Staying Healthy in BC – BC’s Strategic Approach to Public Health

Public Health Network


Council of the Network

Members of the Council will facilitate the activities of the various parts of the Network. The Council will serve as a central governance body and will represent the Network to the public. The Council will serve as the senior body responsible for taking a strategic, coordinated view of the ongoing conduct and operation of the Network. It will be responsible for the instruments and tools of the Network and report annually to the Conference of Deputy Ministers of Health.

Membership of the Council will consist of one senior representative from each participating jurisdiction. In selecting their member, jurisdictions may wish to consider officials with decision-making authority who exercise leadership in a public health organization within government. While each jurisdiction is free to name whomever they wish to the Council, Deputies may wish to be guided by the fact that the role of the Council is to serve the policy and program needs of the CDM.

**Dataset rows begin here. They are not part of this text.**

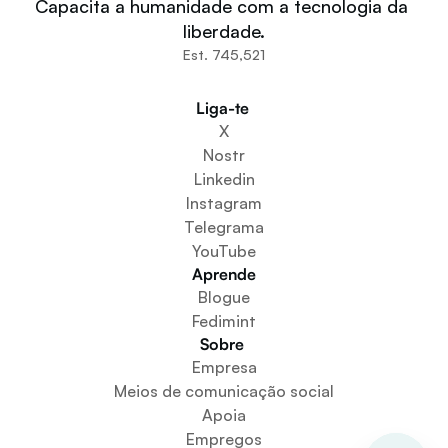
Capacita a humanidade com a tecnologia da 
Comunidades
liberdade.
Organizações
Est. 745,521
Construtores
Participe
Liga-te 
Baixe o aplicativo
X
Cria um espaço comunitário
Nostr
Criar um serviço de carteira
Linkedin
Serviço de configuração da federação
Instagram
Explore os Mini Apps
Telegrama
YouTube
Aprende
Blogue
Fedimint
Sobre 
Empresa
Meios de comunicação social
Apoia
Empregos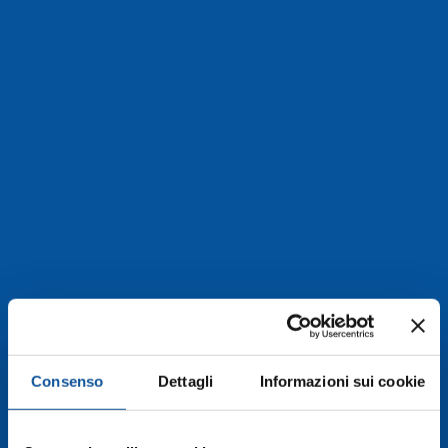
Consenso
Dettagli
Informazioni sui cookie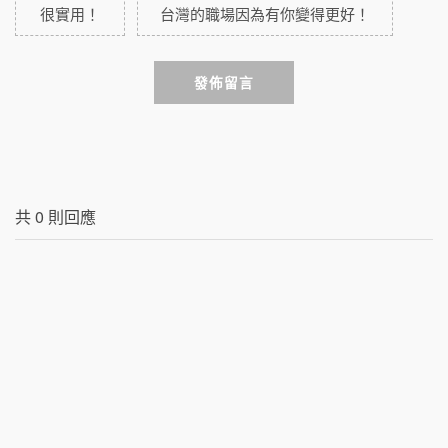
很實用！
台灣的職場因為有你變得更好！
發佈留言
共
0
則回應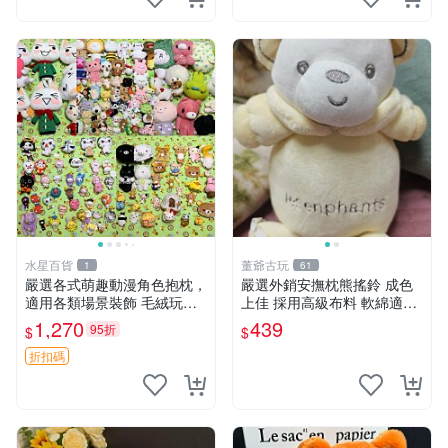
水星百貨
董爺古玩
1
61
嚴選各式萌趣動漫角色抱枕，
嚴選外銷安撫枕熊搖鈴 成色
適用各類場景裝飾 毛絨玩
上佳 採用高級布料 軟綿適合
具、卡通抱枕、趣味玩偶
收藏 安心選購 安撫枕 熊玩具
1,270
439
95折
$
$
搖鈴
折扣碼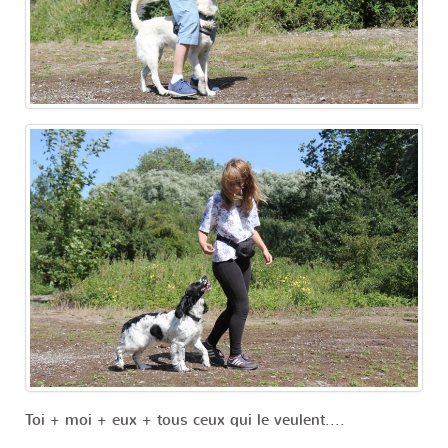
Toi + moi + eux + tous ceux qui le veulent....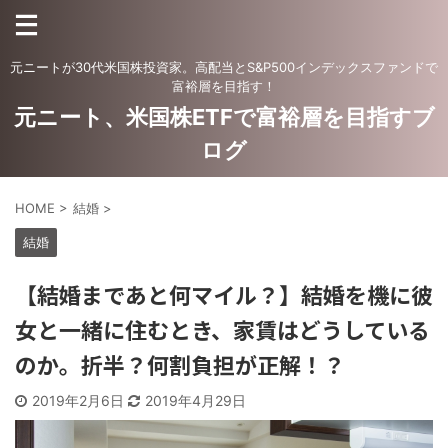
元ニートが30代米国株投資家。高配当とS&P500インデックスファンドで
富裕層を目指す！
元ニート、米国株ETFで富裕層を目指すブ
ログ
HOME
>
結婚
>
結婚
【結婚まであと何マイル？】結婚を機に彼
女と一緒に住むとき、家賃はどうしている
のか。折半？何割負担が正解！？
2019年2月6日
2019年4月29日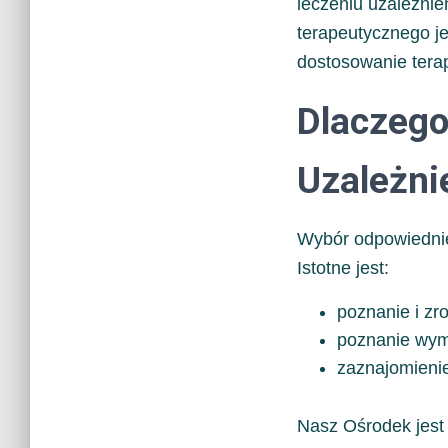
leczeniu uzależni
terapeutycznego je
dostosowanie terap
Dlaczego
Uzależni
Wybór odpowiednie
Istotne jest:
poznanie i zr
poznanie wym
zaznajomienie
Nasz Ośrodek jest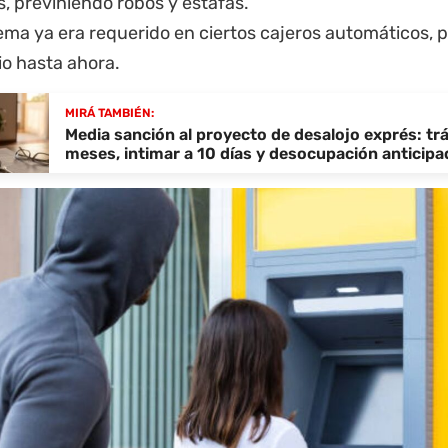
, previniendo robos y estafas.
ema ya era requerido en ciertos cajeros automáticos, p
io hasta ahora.
MIRÁ TAMBIÉN:
Media sanción al proyecto de desalojo exprés: tr
meses, intimar a 10 días y desocupación anticipa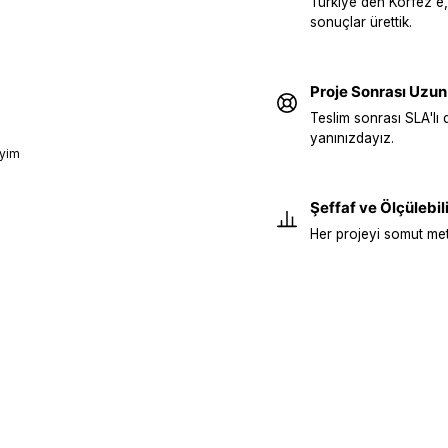
Türkiye'den Körfez'e,
sonuçlar ürettik.
Proje Sonrası Uzun
Teslim sonrası SLA'lı 
yanınızdayız.
eyim
Şeffaf ve Ölçülebili
Her projeyi somut metr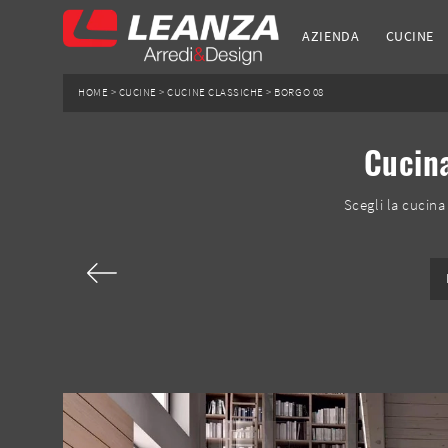
AZIENDA
CUCINE
HOME
>
CUCINE
>
CUCINE CLASSICHE
>
BORGO 08
Cucina
Scegli la cucina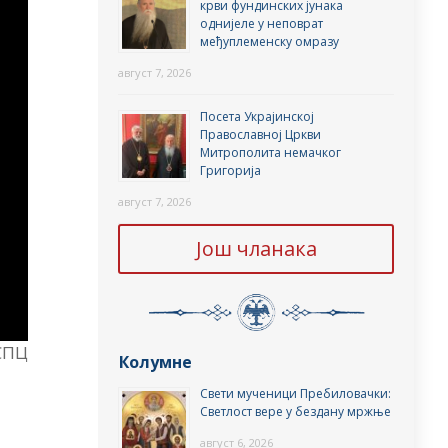
крви фундинских јунака
однијеле у неповрат
међуплеменску омразу
август 7, 2026
Посета Украјинској
Православној Цркви
Митрополита немачког
Григорија
август 7, 2026
Још чланака
СПЦ
Колумне
Свети мученици Пребиловачки:
Светлост вере у бездану мржње
август 6, 2026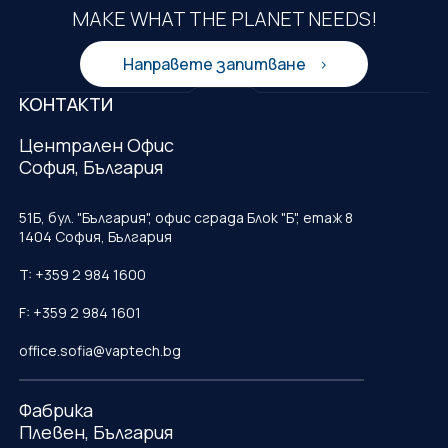
MAKE WHAT THE PLANET NEEDS!
Направете запитване
КОНТАКТИ
Централен Офис
София, България
51Б, бул. "България", офис сграда Блок "Б", етаж 8
1404 София, България
T: +359 2 984 1600
F: +359 2 984 1601
office.sofia@vaptech.bg
Фабрика
Плевен, България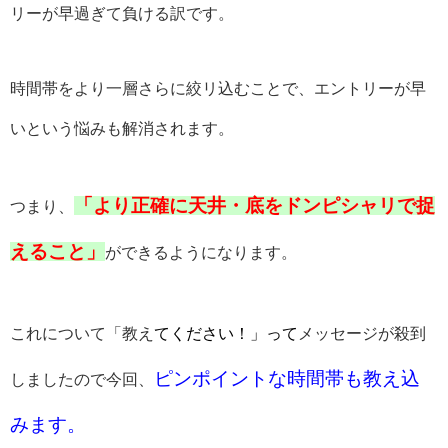
リーが早過ぎて負ける訳です。
時間帯をより一層さらに絞リ込むことで、エントリーが早
いという悩みも解消されます。
「より正確に天井・底をドンピシャリで捉
つまり、
えること」
ができるようになります。
これについて「教え
てください！」って
メッセージが殺到
ピンポイントな時間帯も教え込
しましたので今回、
みます。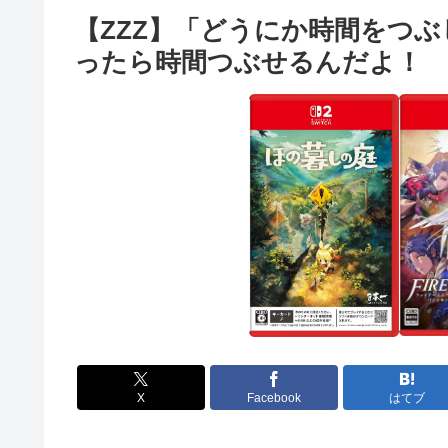
【ZZZ】「どうにか時間をつ
ったら時間つぶせるんだよ！
X
Facebook
はてブ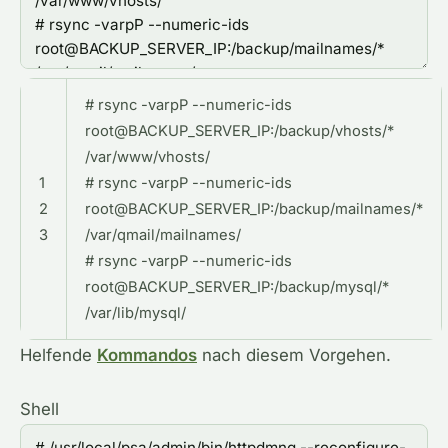
# rsync -varpP --numeric-ids
root@BACKUP_SERVER_IP:/backup/vhosts/*
/var/www/vhosts/
1
# rsync -varpP --numeric-ids
2
root@BACKUP_SERVER_IP:/backup/mailnames/*
3
/var/qmail/mailnames/
# rsync -varpP --numeric-ids
root@BACKUP_SERVER_IP:/backup/mysql/*
/var/lib/mysql/
Helfende
Kommandos
nach diesem Vorgehen.
Shell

Council will be co-chaired by its federal and a P/T member to rotate among provinces and territories. Health Canada has indicated that the federal representative will be Dr. David Butler-Jones, Chief Public Health Officer (CPHO) of the Public Health Agency of Canada (PHAC). This should enable the Network to take advantage of the Agency as a focal point among several FPT groups of the Network.

The Public Health Network

  • The key recommendation of our report is the creation of a Pan-Canadian Public Health Network, to be led by a Council of representatives of each jurisdiction (that I describe in the previous slide).
  • Functionally, the Network, through the Council, gets its mandate from and is accountable to the Conference of Deputy Ministers of Health. It will report on an annual, and an as needed basis during public health emergencies. The Council provides leadership and oversees the day-to-day business of the Network.
  • The vast majority of the work of the Network will be executed through a series of Expert Groups and Issue Groups on various public health topics. The Task Force has recommended six initial Expert Groups.
  • Some of these Expert Groups (e.g. EPR, Lab Network, Communicable Disease) already exist and will be integrated into the Network, building on existing expertise and collaborative efforts that are working well.

Mandate of the Network

  • The Network will function as a mechanism for intergovernmental collaboration and coordination on public health issues
  • As such, the Network will:
    • Facilitate information sharing among all jurisdictions;
    • Disseminate information regarding best-practices in public health;
    • Support the public health challenges jurisdictions face during emergencies;
    • Provide advice and regular reporting to CDM on public health matters and the activities of the Network;
    • Collaborate on the day-to-day operations of public health;
    • Respect jurisdictional responsibilities in public health;
    • Be accountable to the CDM

At the June 17th meeting of the Conference of Deputy Ministers of Health, Deputies asked the Task Force to clarify the role and mandate of the Network. The Task Force spent much of the summer considering and carefully developing the mandate of the Network so as to respect each jurisdiction’s responsibilities while also enabling jurisdictions to collaborate and coordinate on public health matters, when it is necessary and appropriate.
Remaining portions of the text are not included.